How permanent is Sweet’s adventure?
“I’m 65 now, I’m in this for good,” he says. “To be able to be out here in the woods, it’s a glorious time in my life, and I’m very blessed that I’m physically strong enough to be able to do it.”
Still, when asked if will ever return to politics, he shows that he has not lost an instinct for leaving doors open: “One should never say never because circumstances have a knack of changing. I do not foresee another journey into politics.”
He recently read an article about how people evolve in their lives differently — that for some, their personal stories seem consistent, and they are who they have always been, while others keep changing course.

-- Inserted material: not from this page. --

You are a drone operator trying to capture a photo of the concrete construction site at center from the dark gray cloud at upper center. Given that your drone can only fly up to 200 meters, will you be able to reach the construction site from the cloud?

He quotes a line in the piece about how a “rewrite” to your story is always possible, and that change can offer freedom “to be not just the protagonist of your life story but the author of its plot.”
Fate has been both kind and brutal, and while Sweet is passionate about his faith, he believes in free will.
He speaks of the attraction of a life where most days he can see results from what he puts his hands upon.
He stands there in the shade among tall pines, a few of which he has felled, and looks up at the small break in the canopy.
It is a view that guests will enjoy next season, gazing at the heavens through a window put there not by God, but the guy in the beard and cowboy hat.